2018 Challenge

Tentative Timeline

February 20 — Registration opens
March 5 — Training data release
May 7 — Test data release
May 9 — System outputs due
June 2 — Abstracts due
TBD — Workshop

Task Description

This task aims to answer the question, “Can NLP systems use narrative medical records to identify which patients meet selection criteria for clinical trials?” The task requires NLP systems to compare each patient to a list of selection criteria, and determine if the patients meet, do not meet, or possibly meet each criterion.

Definitions and background

Identifying patients who meet certain criteria for placement in clinical trials is a vital part of medical research. Finding patients for clinical trials is a challenge, as medical studies often have complex criteria that cannot easily be translated into a database query, but rather require examining the clinical narratives in a patient’s records. This is time-consuming for medical researchers who need to recruit patients, so often researchers are limited to patients who either seek out the trial for themselves, or who are pointed towards a particular trial by their doctor. Recruitment from particular places or by particular people can result in selection bias towards certain populations (e.g., people who can afford regular care, or people who exclusively use free clinics), which in turn can bias the results of the study (Mann, 2003 ; Genletti et al, 2009 ). Developing NLP systems that can automatically assess if a patient is eligible for a study can both reduce the time it takes to recruit patients, and help remove bias from clinical trials (Stubbs, 2013 ).

However, matching patients to selection criteria is not a trivial task for machines, due to the complexity the criteria often exhibit. For example, consider the phrase “Patient must be taking aspirin for MI prevention.” In this case, it is insufficient for a system to extract only the medication (i.e., aspirin); rather, the system must also determine the reason why the patient is taking the medication (i.e., for MI prevention). This shared task aims to identify whether a patient meets, does not meet, or possibly meets a selected set of eligibility criteria based on their longitudinal records. The eligibility criteria come from real clinical trials and focus on patients’ medications, past medical histories, and whether certain events have occurred in a specified timeframe in the patients’ records.

Data

This task uses data from the 2014 i2b2/UTHealth Shared-Tasks and Workshop on Challenges in Natural Language Processing for Clinical Data, with tasks on de-identification and heart disease risk factors.

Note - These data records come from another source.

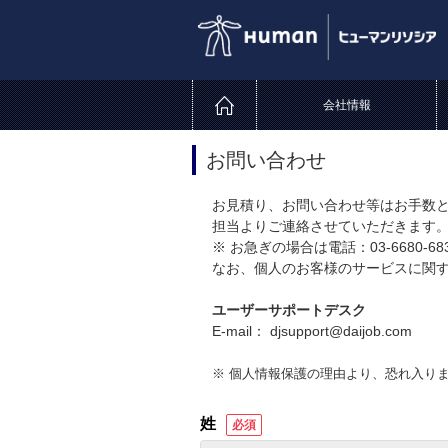
会社情報
お問い合わせ
お見積り、お問い合わせ等はお手数
担当よりご連絡させていただきます
※ お急ぎの場合は電話：03-6680-
なお、個人のお客様のサービスに関
ユーザーサポートデスク
E-mail： djsupport@daijob.com
※ 個人情報保護の理由より、恐れ入り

The data consists of nearly 300 sets of longitudinal patient records, annotated by medical professionals to determine if each patient matches a list of 13 selection criteria. These criteria include determining whether the patient has taken a dietary supplement (excluding Vitamin D) in the past 2 months, whether the patient has a major diabetes-related complication, and whether the patient has advanced cardiovascular disease.

All the files have been annotated at the document level to indicate whether the patient meets or does not meet each criterion. The gold standard annotations will provide the category of each patient for each criterion. A limited number of gold standard span annotations will be provided to show how decisions about each patient were made. Participants will be evaluated on the predicted category of each patient in the held-out test data.

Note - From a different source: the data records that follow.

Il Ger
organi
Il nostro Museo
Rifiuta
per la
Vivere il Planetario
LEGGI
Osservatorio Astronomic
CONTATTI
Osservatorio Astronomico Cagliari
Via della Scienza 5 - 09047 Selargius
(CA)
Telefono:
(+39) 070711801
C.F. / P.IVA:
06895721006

The data for this task is provided by Partners HealthCare. All records have been fully de-identified and manually annotated for whether they meet, possibly meet, or do not meet clinical trial eligibility criteria.

Data for the challenge will be released under a Rules of Conduct and Data Use Agreement. Obtaining the data requires completing a registration, which will start February 20, 2018.

Two sample gold standard files and the annotation guidelines are available for download.

Evaluation Format

The evaluation for both NLP tasks will be conducted using withheld test data. Participating teams are asked to stop development as soon as they download the test data. Each team is allowed to upload (through this website) up to three system runs for each of these tracks. System output is to be submitted in the exact format of the ground truth annotations, which will be provided by the organizers.

Dissemination

Participants are asked to submit a 500-word long abstract describing their methodologies. Abstracts may also have a graphical summary of the proposed architecture. The document should not exceed 2 pages (i.e., 1.5" line spacing, 12pt-font size). The authors of either top performing systems or particularly novel approaches will be invited to present or demonstrate their systems at the workshop. A special issue of a journal will be organized following the workshop.

Organizing Committee

  • Ozlem Uzuner, co-chair, George Mason University
  • Amber Stubbs, co-chair, Simmons College
  • Michele Filannino, co-chair, MIT
  • Kevin Buchan, SUNY at Albany
  • Susanne Churchill, Harvard Medical School
  • Isaac Kohane, Harvard Medical School
  • Hua Xu, UTHealth
  • Ergin Soysal, UTHealth

References

Sara Geneletti, Sylvia Richardson, and Nicky Best. 2009. Adjusting for selection bias in retrospective, case-control studies. Biostatistics, 10(1):17–31.

C. J. Mann. 2003. Observational research methods. Research design II: cohort, cross sectional, and case-control studies . Emergency Medical Journal, 20:54–60.

Stubbs, A. A Methodology for Using Professional Knowledge in Corpus Annotation. PhD Thesis, Brandeis University, 2013.